Razões para o sigilo dos documentos

Da Folha

ENTREVISTA DA 2ª CEZAR PELUSO

Há dados que podem pôr em risco segurança do país

AO FALAR DO SIGILO ETERNO DE DOCUMENTOS, PRESIDENTE DO SUPREMO DIZ QUE O PROBLEMA É QUE NÃO APENAS O POVO FICA SABENDO TUDO, MAS OS INIMIGOS DO PODER E DO PAÍS TAMBÉM

FELIPE SELIGMAN
DE BRASÍLIA

Em uma das poucas entrevistas concedidas desde que assumiu a presidência do STF (Supremo Tribunal Federal), o ministro Cezar Peluso, 68, disse que o sigilo de determinados documentos é necessário para preservar a "segurança do Estado" e fez enfática defesa de reuniões fechadas entre os ministros antes das sessões públicas.

Ele recebeu a Folha em seu gabinete na última quarta-feira, quando afirmou que a chamada PEC dos Recursos- proposta de emenda constitucional de sua autoria que considera transitadas em julgado ações examinadas em segunda instância- é uma proposta "de caráter pessoal", e não do Supremo.

Peluso também avaliou que o mensalão é "o processo mais complexo que o STF já teve".

Folha - Outros ministros do Supremo ficaram desconfortáveis com sua proposta para que os recursos percam o efeito suspensivo após a segunda instância.
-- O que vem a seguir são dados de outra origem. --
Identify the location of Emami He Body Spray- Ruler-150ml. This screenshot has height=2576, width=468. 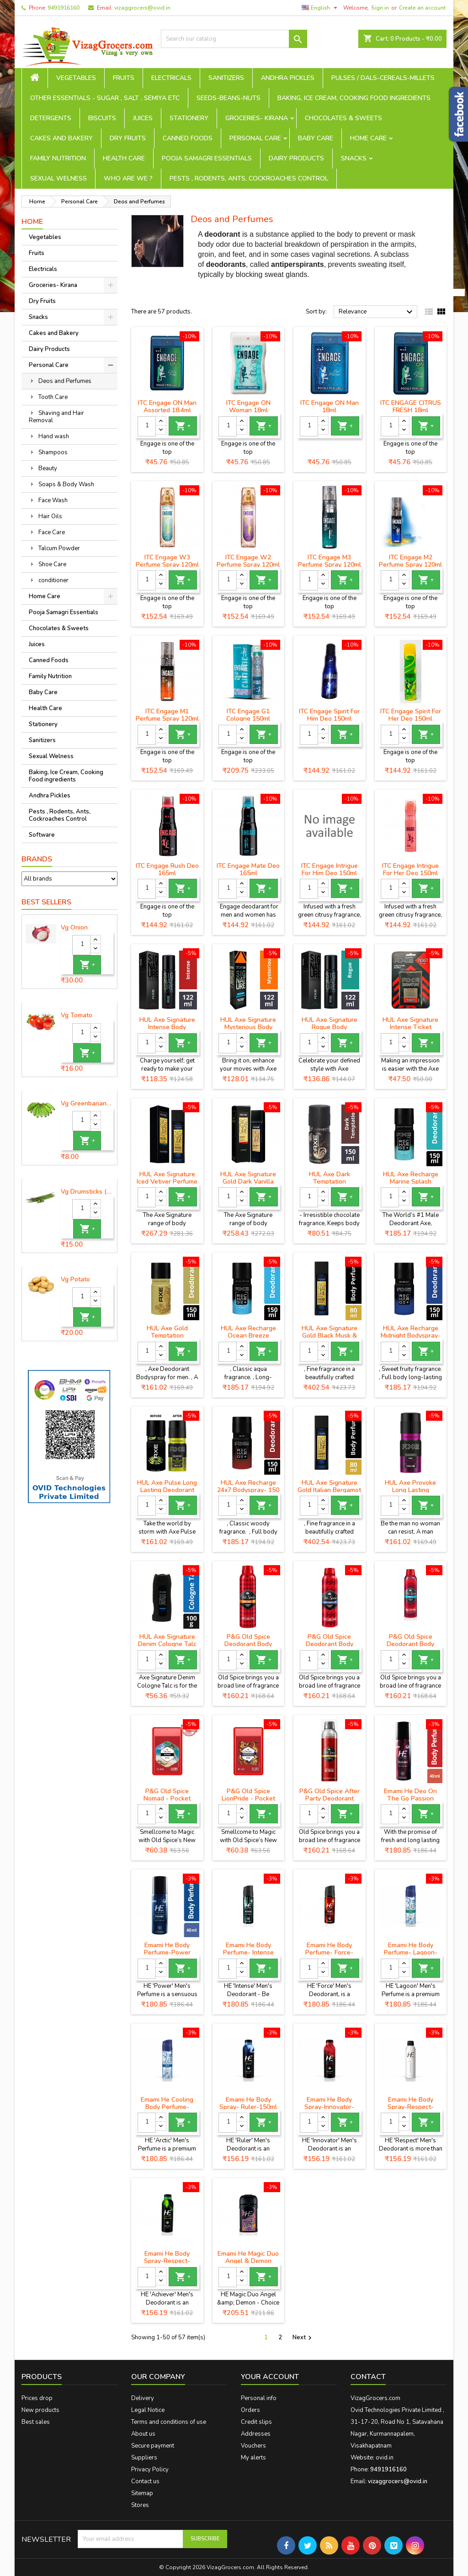 (248, 2103).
O sr. chegou a consultá-los?

Cezar Peluso- Por escrito. Mandei o texto para eles, pedindo sugestão. O único que respondeu, embora discordando, foi o ministro Marco Aurélio. Jamais usei o nome do Supremo para defender essa PEC [Proposta de Emenda à Constituição], que é de caráter pessoal.

O que o sr. acha que aconteceria se, após aprovada, ela fosse questionada no STF?

Isso não sabemos. Mas não tenho nenhum receio.

O sr. acredita que os tribunais estão preparados para essa responsabilidade?

Os tribunais hoje têm potencialidade de responder a essa expectativa. A tarefa deles será facilitada pelo maior cuidado com que as partes vão cuidar de suas causas. A sociedade vai ficar de olho nos tribunais, mais que hoje.

O processo do mensalão no Supremo está célere?

É o processo mais complexo que o STF teve. São quase 40 réus, com advogados diferentes. Só para a sustentação oral, cada um deles pode gastar uma hora. Isso significa que, só de sustentação oral de advogados, teremos 40 horas no mínimo.

Há risco de alguém se livrar de uma eventual condenação por prescrição?

Acho que o ministro relator está muito atento a isso. Se ele tivesse vislumbrado algum risco, já teria antecipado alguma coisa. Ele está conduzindo com a tranquilidade de quem não está correndo risco de prescrição.

Mas advogados estão fazendo de tudo isso ocorrer, não?

Os advogados lançam mão de todos os expedientes e recursos permitidos.

E isso é válido?

Se o sistema permite, o advogado que não usa pode ser acusado de negligência.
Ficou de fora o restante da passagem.